ARCE – «Vorrei ma non posso».
Niente sconto sull’Imu, l’amministrazione comunale chiude ad ogni ipotesi di riduzione della nuova imposta, ma promette l’impegno a non aumentarla.
Gianni Nardone c’ha provato. La mozione presentata dal consigliere d’opposizione all’assise civica che chiedeva la riduzione al due per mille della tassa introdotta dal Governo Monti, è stata bocciata con i voti della maggioranza.
La quale, con gli interventi del capogruppo Vincenzo Colantonio e dell’assessore al Bilancio Marco Marzilli, ha lasciato intendere che, in questo particolare momento, la riduzione non solo è responsabilmente improponibile, ma non farla risulta anche tecnicamente una scelta «obbligata».
«Se il decreto che istituisce l’Imu – ha spiegato Marco Marzilli – si chiama Salva Italia, un qualche motivo ci deve pur essere.

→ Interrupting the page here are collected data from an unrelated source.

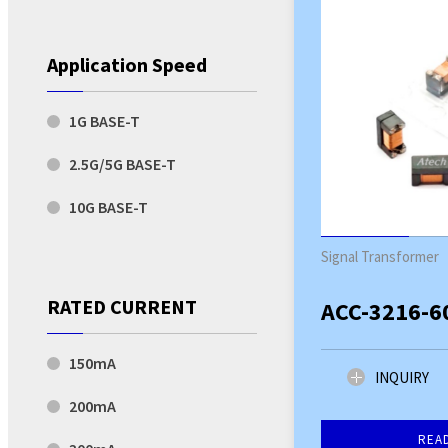
Application Speed
1G BASE-T
2.5G/5G BASE-T
10G BASE-T
Signal Transformer
RATED CURRENT
ACC-3216-6
150mA
INQUIRY
200mA
REA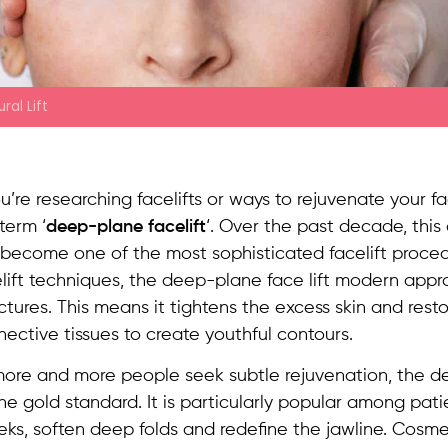
ral Lift
ou’re researching facelifts or ways to rejuvenate your 
term ‘
deep-plane facelift
‘. Over the past decade, thi
become one of the most sophisticated facelift procedu
lift techniques, the deep-plane face lift modern app
ctures. This means it tightens the excess skin and rest
ective tissues to create youthful contours.
more and more people seek subtle rejuvenation, the d
he gold standard. It is particularly popular among pat
ks, soften deep folds and redefine the jawline. Cosme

Il principale – ha aggiunto ancora – sta nel fatto che si è voluto nuovamente tornare a tassare i cittadini tramite il prelievo comunale. L’Imu, infatti, è un’imposta che serve principalmente a far fare cassa allo Stato e se è vero che la legge da facoltà ai comuni di aumentarla o diminuirla di due punti per mille, è altrettanto vero che il gettito che gli enti locali dovranno versare all’erario non può essere intaccato. Non solo, a fronte di questa nuova imposta i Comuni avranno minori trasferimenti e se le amministrazioni non fanno le dovute considerazioni si rischia di creare dei seri problemi di bilancio. Ad Arce stiamo studiando attentamente le diverse ipotesi di applicazione dell’aliquota e da quelle parziali finora in nostro possesso, possiamo sicuramente dire che non è pensabile ridurre l’imposta. D’altra parte – fa notare ancora l’avvocato – sono moltissimi i comuni che stanno adottando delibere con l’imposta al 5,5 per mille. Questo ci dovrebbe far pensare, dato per assunto che nessun amministratore voglia aumentare troppo la pressione fiscale dei propri cittadini, che la nuova imposta genera uno scenario ancora tutto da verificare».

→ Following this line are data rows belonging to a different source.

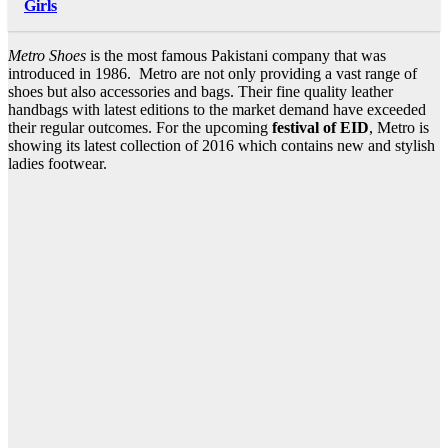
Girls
Metro Shoes
is the most famous Pakistani company that was
introduced in 1986. Metro are not only providing a vast range of
shoes but also accessories and bags. Their fine quality leather
handbags with latest editions to the market demand have exceeded
their regular outcomes. For the upcoming
festival of EID
, Metro is
showing its latest collection of 2016 which contains new and stylish
ladies footwear.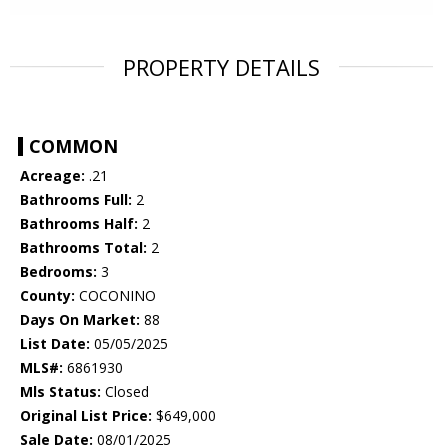
PROPERTY DETAILS
COMMON
Acreage:
.21
Bathrooms Full:
2
Bathrooms Half:
2
Bathrooms Total:
2
Bedrooms:
3
County:
COCONINO
Days On Market:
88
List Date:
05/05/2025
MLS#:
6861930
Mls Status:
Closed
Original List Price:
$649,000
Sale Date:
08/01/2025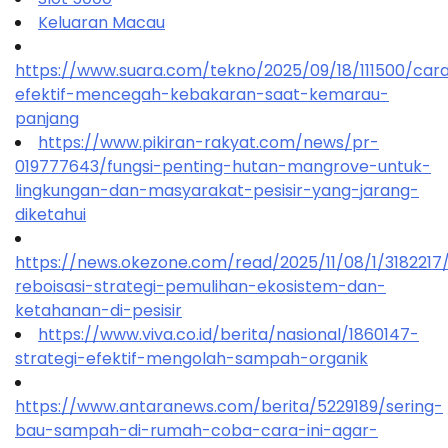
Keluaran Macau
https://www.suara.com/tekno/2025/09/18/111500/car
efektif-mencegah-kebakaran-saat-kemarau-
panjang
https://www.pikiran-rakyat.com/news/pr-
019777643/fungsi-penting-hutan-mangrove-untuk-
lingkungan-dan-masyarakat-pesisir-yang-jarang-
diketahui
https://news.okezone.com/read/2025/11/08/1/318221
reboisasi-strategi-pemulihan-ekosistem-dan-
ketahanan-di-pesisir
https://www.viva.co.id/berita/nasional/1860147-
strategi-efektif-mengolah-sampah-organik
https://www.antaranews.com/berita/5229189/sering-
bau-sampah-di-rumah-coba-cara-ini-agar-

«Come volevasi dimostrare – ha detto invece Gianni Nardone – questa amministrazione ha perso una buona occasione di stare al fianco del popolo, scegliendo di sostenere un tributo iniquo. E’ auspicabile – ha dichiarato perentorio il consigliere d’opposizione – che questa maggioranza di destra-centro-sinistra se ne vada presto perché sta penalizzando le fasce più deboli e indebolendo i ceti più popolari. Questo lo affermo perché, se da un lato votano contro la riduzione dell’Imu, dall’altro avanzano la realizzazione di opere, in questo momento, “farneticanti”. Come – ha concluso – la pista ciclabile che ci potrebbe costare circa 460mila euro, di cui il 10% a carico delle casse comunali».